# What is required:
Report every line of the records below that contains the word "Strona".

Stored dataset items
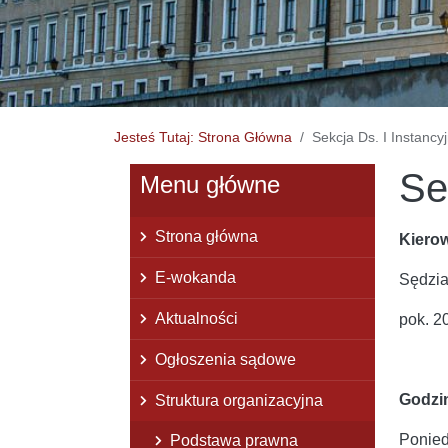
Jesteś Tutaj: Strona Główna
Sekcja Ds. I Instancy
Se
Menu główne
Strona główna
Kierow
E-wokanda
Sędzi
Aktualności
pok. 2
Ogłoszenia sądowe
Godzin
Struktura organizacyjna
Ponied
Podstawa prawna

# Task output:
Jesteś Tutaj: Strona Główna
Strona główna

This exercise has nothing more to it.